**EXERCISE DIRECTIONS**
Exactly the lines from the one containing "Zarejestruj się" through the end of the entries, both ends included, are to be output.

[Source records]
■ ■ ■ ■ ■

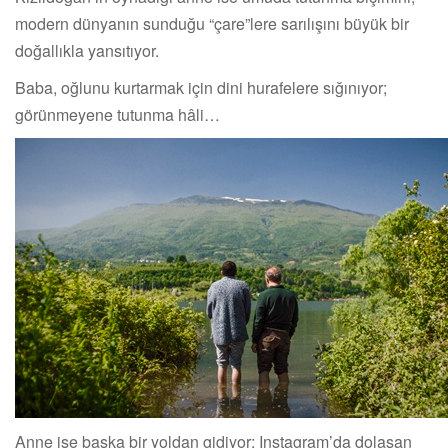
modern dünyanın sunduğu “çare”lere sarılışını büyük bir
doğallıkla yansıtıyor.
Baba, oğlunu kurtarmak için dini hurafelere sığınıyor;
görünmeyene tutunma hâli…
Anne ise başka bir yoldan gidiyor: Instagram’da dolaşan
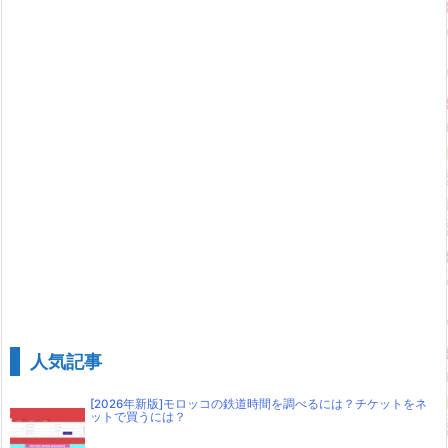
人気記事
[2026年新版]モロッコの鉄道時間を調べるには？チケットをネ
ットで買うには？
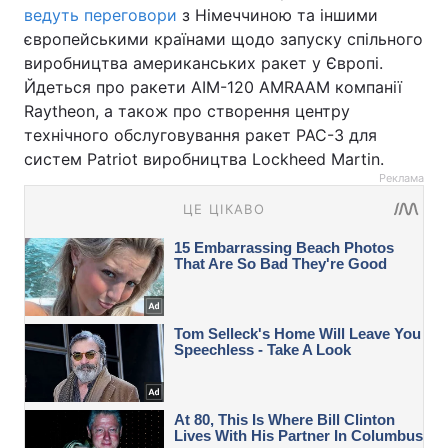
ведуть переговори
з Німеччиною та іншими
європейськими країнами щодо запуску спільного
виробництва американських ракет у Європі.
Йдеться про ракети AIM-120 AMRAAM компанії
Raytheon, а також про створення центру
технічного обслуговування ракет PAC-3 для
систем Patriot виробництва Lockheed Martin.
Реклама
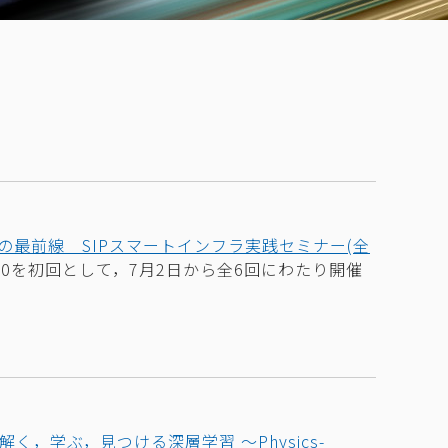
最前線 SIPスマートインフラ実践セミナー(全
15:00を初回として，7月2日から全6回にわたり開催
く，学ぶ，見つける深層学習 ～Physics-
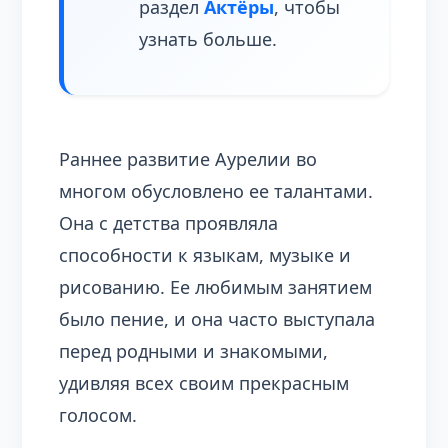
раздел
Актёры
, чтобы
узнать больше.
Раннее развитие Аурелии во
многом обусловлено ее талантами.
Она с детства проявляла
способности к языкам, музыке и
рисованию. Ее любимым занятием
было пение, и она часто выступала
перед родными и знакомыми,
удивляя всех своим прекрасным
голосом.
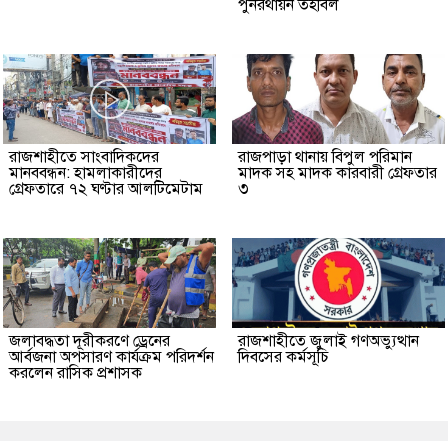
পুনরর্থায়ন তহবিল
রাজশাহীতে সাংবাদিকদের
রাজপাড়া থানায় বিপুল পরিমান
মানববন্ধন: হামলাকারীদের
মাদক সহ মাদক কারবারী গ্রেফতার
গ্রেফতারে ৭২ ঘণ্টার আলটিমেটাম
৩
জলাবদ্ধতা দূরীকরণে ড্রেনের
রাজশাহীতে জুলাই গণঅভ্যুত্থান
আর্বজনা অপসারণ কার্যক্রম পরিদর্শন
দিবসের কর্মসূচি
করলেন রাসিক প্রশাসক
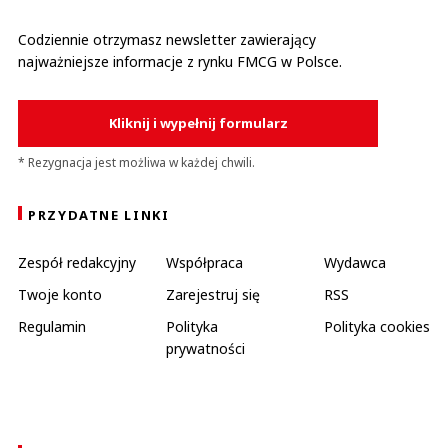
Codziennie otrzymasz newsletter zawierający
najważniejsze informacje z rynku FMCG w Polsce.
Kliknij i wypełnij formularz
* Rezygnacja jest możliwa w każdej chwili.
PRZYDATNE LINKI
Zespół redakcyjny
Współpraca
Wydawca
Twoje konto
Zarejestruj się
RSS
Regulamin
Polityka
Polityka cookies
prywatności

■ ■ ■ ■ ■

**RESULT OF THIS EXERCISE**
Zarejestruj się
RSS
Regulamin
Polityka
Polityka cookies
prywatności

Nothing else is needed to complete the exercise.